To make matters worse, Waggoner noticed a U.S. attack plane ― apparently mistaking his unit for the enemy ― bearing down with machine guns blazing. Bullets struck several members of Waggoner’s squad.
Suddenly a fellow Marine came to Waggoner’s aid and helped lead him to safety as gunfire exploded around them.
A short time later, Waggoner and some other wounded soldiers were loaded onto a military helicopter and whisked away for medical attention.
Waggoner didn’t get to thank the Marine who, he believes, saved his life that day.
“I didn’t even know what his name was,” he said.
Years later -- sometime around 2002 ― Waggoner tried to track down the Marine. He remembered him only as “a wiry blond kid from South Dakota.”
Waggoner wrote a story about his experience, and it was posted on the internet through a military association. A member of the association, Tom Couillard of White Bear Lake, Minnesota, read the story and said to himself, “That sounds like Mike Castle,” who, like Waggoner, was a member of Golf Company, 2nd Battalion, 4th Marines, 3rd Marine Division, in 1969.
Waggoner wrote to Castle and learned that it was, indeed, Castle who came to his aid that day.
Waggoner and Castle quickly became friends and have stayed in touch ever since.
About six years ago, Waggoner decided Castle should receive some recognition for the heroics he displayed in 1969. So he launched an effort to get Castle nominated for a medal.

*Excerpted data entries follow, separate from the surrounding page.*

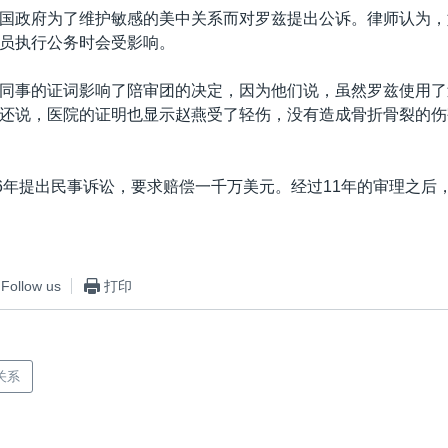
国政府为了维护敏感的美中关系而对罗兹提出公诉。律师认为，
员执行公务时会受影响。
同事的证词影响了陪审团的决定，因为他们说，虽然罗兹使用了
还说，医院的证明也显示赵燕受了轻伤，没有造成骨折骨裂的伤
06年提出民事诉讼，要求赔偿一千万美元。经过11年的审理之后
Follow us
打印
关系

After encountering numerous bureaucratic hurdles during the application process, Waggoner’s efforts finally hit pay dirt. Word came earlier this year that Castle would be receiving a Bronze Star, with a combat “V″ insignia, for his “heroic achievement” on Jan. 30, 1969.
The medal was to be awarded today in a ceremony aboard the USS Yorktown in Mount Pleasant, South Carolina, during a battalion reunion.

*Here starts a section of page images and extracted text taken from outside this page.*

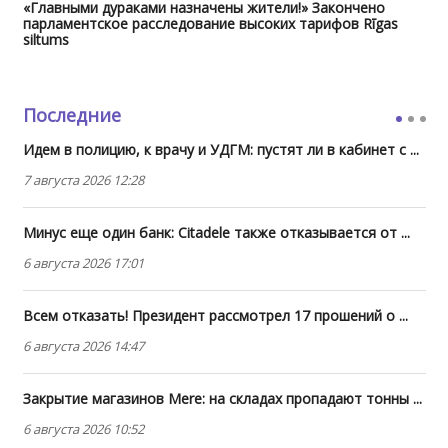
«Главными дураками назначены жители!» Закончено
парламентское расследование высоких тарифов Rīgas
siltums
Последние
Идем в полицию, к врачу и УДГМ: пустят ли в кабинет с ...
7 августа 2026 12:28
Минус еще один банк: Citadele также отказывается от ...
6 августа 2026 17:01
Всем отказать! Президент рассмотрел 17 прошений о ...
6 августа 2026 14:47
Закрытие магазинов Mere: на складах пропадают тонны ...
6 августа 2026 10:52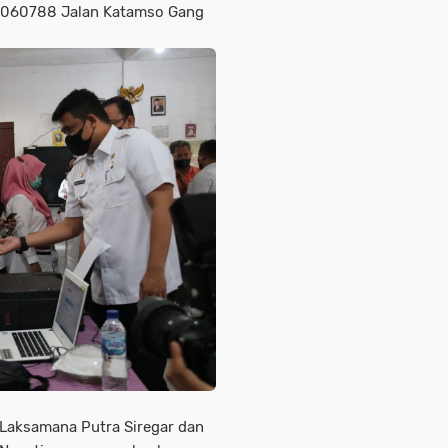
i 060788 Jalan Katamso Gang
Laksamana Putra Siregar dan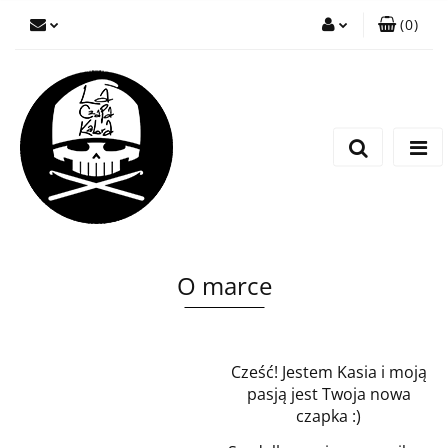
(
0
)
Zaloguj się
Zarejestruj się
Wyślij wiadomość
O marce
Cześć! Jestem Kasia i moją
pasją jest Twoja nowa
czapka :)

Waggoner was planning to be there.
“I wouldn’t miss it for the world,” he said. “It means a lot to me to see him get this.”

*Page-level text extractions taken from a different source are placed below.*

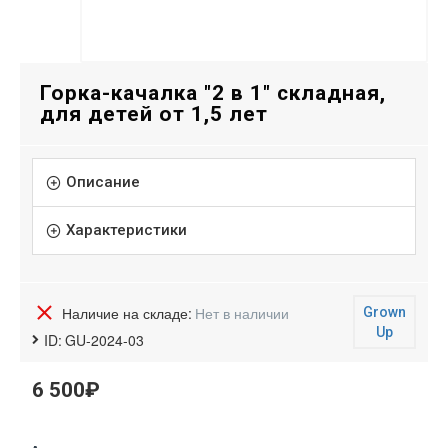
Горка-качалка "2 в 1" складная,
для детей от 1,5 лет
Описание
Характеристики
Наличие на складе:
Нет в наличии
Grown
Up
ID:
GU-2024-03
6 500₽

The citation issued by the secretary of the Navy specifies it was being given to Lance Cpl. Michael G. Castle, a machine gunner with the squad-sized patrol that came under heavy fire that day in an area northwest of Con Thien.
“From his position in the tree line, Lance Corporal Castle saw a grievously wounded Marine lying in the open,” the citation reads.
“Seeing the OV-10 (attack plane) circling for a second run, and despite his own painful wounds, Lance Corporal Castle rushed out in the open to the wounded Marine. Undaunted by the rounds impacting near him, Lance Corporal Castle used his own body to shield his comrade from further injury. Lance Corporal Castle then assisted the casualty to the safety of the tree line, where other Marines had established a defensive perimeter.”
The citation says Castle “reflected great credit upon himself and upheld the greatest traditions of the Marine Corps” for his display of “courage, initiative, and total dedication to duty.”
Castle, who now lives in Columbia, Texas, said he was grateful to Waggoner for his persistence in nominating him for the medal.
“It was very nice that Dan went through all that trouble for me,” he said. “I feel very honored by it and feel a great friendship with Waggs.”
Castle said he was simply helping another Marine when he came to Waggoner’s aid that day.
“I don’t think I was very heroic,” he said. “This is what happens in war. We help each other.”